Bio: Ana Crisan is currently a senior research scientist at Tableau, a Salesforce company. She conducts interdisciplinary research that integrates techniques and methods from machine learning, human computer interaction, and data visualization. Her research focuses on the intersection of Data Science and Data Visualization, especially toward the way humans can collaboratively work together with ML/AI systems through visual interfaces. She completed her Ph.D. in Computer Science at the University of British Columbia, under the joint supervision of Dr. Tamara Muzner and Dr. Jennifer L. Gardy. Prior to that, she was a research scientist at the British Columbia Centre for Disease Control and Decipher Biosciences, where she conducted research on machine learning and data visualization research toward applications in infectious disease and cancer genomics, respectively. Her research has appeared in publications of the ACM (CHI), IEEE (TVCG, CG&A), Bioinformatics, and Nature.

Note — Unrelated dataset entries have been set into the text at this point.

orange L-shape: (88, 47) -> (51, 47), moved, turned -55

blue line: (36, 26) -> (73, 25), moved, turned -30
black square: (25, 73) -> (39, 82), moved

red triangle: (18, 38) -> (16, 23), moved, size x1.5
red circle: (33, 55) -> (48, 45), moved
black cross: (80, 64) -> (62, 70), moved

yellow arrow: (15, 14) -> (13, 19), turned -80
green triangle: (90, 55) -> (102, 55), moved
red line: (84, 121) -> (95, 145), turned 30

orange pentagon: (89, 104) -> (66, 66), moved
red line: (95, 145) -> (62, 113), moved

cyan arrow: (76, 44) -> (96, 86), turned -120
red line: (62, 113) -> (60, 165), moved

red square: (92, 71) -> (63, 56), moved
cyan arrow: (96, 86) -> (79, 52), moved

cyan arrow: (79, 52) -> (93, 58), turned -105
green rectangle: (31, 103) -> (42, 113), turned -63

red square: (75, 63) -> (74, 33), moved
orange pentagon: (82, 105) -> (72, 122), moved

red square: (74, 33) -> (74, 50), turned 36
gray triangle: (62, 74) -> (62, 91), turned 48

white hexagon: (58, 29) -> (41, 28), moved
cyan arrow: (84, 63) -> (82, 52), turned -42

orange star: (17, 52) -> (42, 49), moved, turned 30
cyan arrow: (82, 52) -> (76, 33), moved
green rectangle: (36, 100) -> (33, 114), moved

Bridging the gap between the business of value-based care and the research of health AI
Value-Based Care (VBC) is getting its momentum. The Centers for Medicare and Medicaid Services (CMS) is pushing to have all Medicare fee-for-service beneficiaries under a care relationship with accountability for quality and total cost of care by 2030. However, the business of VBC is more complex and is different from other businesses as it needs to satisfy three-part aims simultaneously; they are 1) better care for individuals, 2) better health for populations, and 3) lower cost. Meeting all three aims is challenging, and the details and implications of these aims are not well-known for healthcare machine learning researchers. Therefore, we want to pick a few papers from this and past years' CHIL proceedings. Then, we would like to brainstorm and discuss how those ideas in the papers can be deployed in practice, what are the barriers to the deployment/sales, what are the hidden or visible incentives for adopting such ideas, how the government and policymakers should incentivize to achieve the three-part aims of CMS while encouraging the adoption of such technologies.

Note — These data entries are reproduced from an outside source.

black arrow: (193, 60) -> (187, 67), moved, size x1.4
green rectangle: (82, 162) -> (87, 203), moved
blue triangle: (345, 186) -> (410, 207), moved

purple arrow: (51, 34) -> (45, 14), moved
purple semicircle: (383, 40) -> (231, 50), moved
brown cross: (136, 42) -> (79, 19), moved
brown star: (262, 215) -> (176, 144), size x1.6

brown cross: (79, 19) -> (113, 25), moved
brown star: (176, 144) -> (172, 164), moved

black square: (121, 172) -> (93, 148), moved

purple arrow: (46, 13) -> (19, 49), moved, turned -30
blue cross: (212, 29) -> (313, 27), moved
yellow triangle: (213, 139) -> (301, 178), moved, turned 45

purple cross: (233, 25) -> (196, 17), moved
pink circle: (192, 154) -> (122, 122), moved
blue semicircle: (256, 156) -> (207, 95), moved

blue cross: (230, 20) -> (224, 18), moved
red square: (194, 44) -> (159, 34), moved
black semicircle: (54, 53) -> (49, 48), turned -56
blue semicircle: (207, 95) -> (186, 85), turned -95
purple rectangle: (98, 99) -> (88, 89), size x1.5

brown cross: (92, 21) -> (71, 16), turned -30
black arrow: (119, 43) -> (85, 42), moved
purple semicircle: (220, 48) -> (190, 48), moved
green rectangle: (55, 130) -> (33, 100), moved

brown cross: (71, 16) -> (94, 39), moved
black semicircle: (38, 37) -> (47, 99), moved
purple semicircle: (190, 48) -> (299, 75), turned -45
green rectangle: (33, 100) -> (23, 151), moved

Auditing Algorithm Performance and Equity
Machine learning algorithms should be easy to evaluate for performance and equity: they generate quantitative predictions that can be compared to their intended target, both in the general population and in under-served groups. But the scarcity of data means that, for most algorithms, we have no idea how they perform, and how much bias they contain. Concretely, there is no way for algorithm developers or potential users to answer the simple question: does this algorithm do what it’s supposed to do? This roundtable will focus on the opportunities and challenges of auditing algorithm performance and equity.